• _Exercise_
Check every line below for the word "interactable" and copy each one that has it.

• _Data excerpts_
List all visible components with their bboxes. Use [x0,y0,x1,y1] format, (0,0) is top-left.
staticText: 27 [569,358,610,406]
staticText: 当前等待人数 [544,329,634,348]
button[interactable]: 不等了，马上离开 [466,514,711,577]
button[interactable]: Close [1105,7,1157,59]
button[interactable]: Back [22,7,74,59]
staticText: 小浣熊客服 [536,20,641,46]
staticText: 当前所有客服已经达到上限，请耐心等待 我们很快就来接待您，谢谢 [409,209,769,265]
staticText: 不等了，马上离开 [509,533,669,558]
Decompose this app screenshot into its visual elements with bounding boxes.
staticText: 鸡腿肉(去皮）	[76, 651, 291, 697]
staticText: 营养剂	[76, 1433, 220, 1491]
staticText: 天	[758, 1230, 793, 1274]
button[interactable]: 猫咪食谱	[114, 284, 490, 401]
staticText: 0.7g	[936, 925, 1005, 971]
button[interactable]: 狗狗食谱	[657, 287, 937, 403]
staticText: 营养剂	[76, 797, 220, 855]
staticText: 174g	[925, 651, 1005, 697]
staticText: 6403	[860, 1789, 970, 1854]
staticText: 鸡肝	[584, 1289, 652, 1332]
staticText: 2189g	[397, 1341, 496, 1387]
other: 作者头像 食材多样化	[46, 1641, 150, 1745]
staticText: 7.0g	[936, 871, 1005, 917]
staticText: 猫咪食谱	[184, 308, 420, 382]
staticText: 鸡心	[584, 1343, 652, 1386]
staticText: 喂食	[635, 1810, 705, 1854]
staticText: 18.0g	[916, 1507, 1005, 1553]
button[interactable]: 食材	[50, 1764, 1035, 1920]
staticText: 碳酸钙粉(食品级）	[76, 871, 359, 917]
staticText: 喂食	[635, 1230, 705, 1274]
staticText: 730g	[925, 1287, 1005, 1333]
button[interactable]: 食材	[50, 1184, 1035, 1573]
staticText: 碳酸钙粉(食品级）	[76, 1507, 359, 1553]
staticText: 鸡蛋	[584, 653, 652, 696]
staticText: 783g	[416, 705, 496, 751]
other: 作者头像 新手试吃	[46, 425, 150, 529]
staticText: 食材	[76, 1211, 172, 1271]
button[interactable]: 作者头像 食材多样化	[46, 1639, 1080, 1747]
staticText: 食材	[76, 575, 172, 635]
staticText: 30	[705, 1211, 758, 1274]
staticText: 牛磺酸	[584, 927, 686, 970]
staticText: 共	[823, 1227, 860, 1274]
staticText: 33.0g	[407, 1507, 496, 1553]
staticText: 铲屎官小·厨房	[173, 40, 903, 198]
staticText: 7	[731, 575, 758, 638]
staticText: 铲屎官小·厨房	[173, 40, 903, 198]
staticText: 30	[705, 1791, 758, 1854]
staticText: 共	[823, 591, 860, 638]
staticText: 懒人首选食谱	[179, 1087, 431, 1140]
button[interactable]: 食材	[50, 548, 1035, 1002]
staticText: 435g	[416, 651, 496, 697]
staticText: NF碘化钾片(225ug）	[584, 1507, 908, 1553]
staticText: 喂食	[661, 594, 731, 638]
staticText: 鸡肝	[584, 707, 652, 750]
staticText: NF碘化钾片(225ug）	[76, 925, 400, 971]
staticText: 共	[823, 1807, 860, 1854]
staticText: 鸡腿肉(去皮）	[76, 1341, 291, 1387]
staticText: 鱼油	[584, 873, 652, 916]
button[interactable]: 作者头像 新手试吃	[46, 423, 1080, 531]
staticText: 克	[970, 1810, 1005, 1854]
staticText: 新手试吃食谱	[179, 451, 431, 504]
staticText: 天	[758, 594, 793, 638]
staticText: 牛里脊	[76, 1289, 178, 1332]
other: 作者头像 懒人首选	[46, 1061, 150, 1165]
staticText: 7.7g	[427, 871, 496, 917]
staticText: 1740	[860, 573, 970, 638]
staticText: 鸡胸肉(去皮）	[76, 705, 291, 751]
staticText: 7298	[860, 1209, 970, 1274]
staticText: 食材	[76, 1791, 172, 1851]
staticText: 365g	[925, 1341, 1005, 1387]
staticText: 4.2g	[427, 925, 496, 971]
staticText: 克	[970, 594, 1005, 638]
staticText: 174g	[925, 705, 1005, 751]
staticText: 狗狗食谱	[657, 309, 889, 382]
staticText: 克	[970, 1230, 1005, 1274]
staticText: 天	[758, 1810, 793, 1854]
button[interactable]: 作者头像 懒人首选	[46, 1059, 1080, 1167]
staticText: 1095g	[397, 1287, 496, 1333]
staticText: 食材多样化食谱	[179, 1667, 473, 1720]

• _Expected answer_
button[interactable]: 不等了，马上离开 [466,514,711,577]
button[interactable]: Close [1105,7,1157,59]
button[interactable]: Back [22,7,74,59]
button[interactable]: 猫咪食谱	[114, 284, 490, 401]
button[interactable]: 狗狗食谱	[657, 287, 937, 403]
button[interactable]: 食材	[50, 1764, 1035, 1920]
button[interactable]: 食材	[50, 1184, 1035, 1573]
button[interactable]: 作者头像 食材多样化	[46, 1639, 1080, 1747]
button[interactable]: 食材	[50, 548, 1035, 1002]
button[interactable]: 作者头像 新手试吃	[46, 423, 1080, 531]
button[interactable]: 作者头像 懒人首选	[46, 1059, 1080, 1167]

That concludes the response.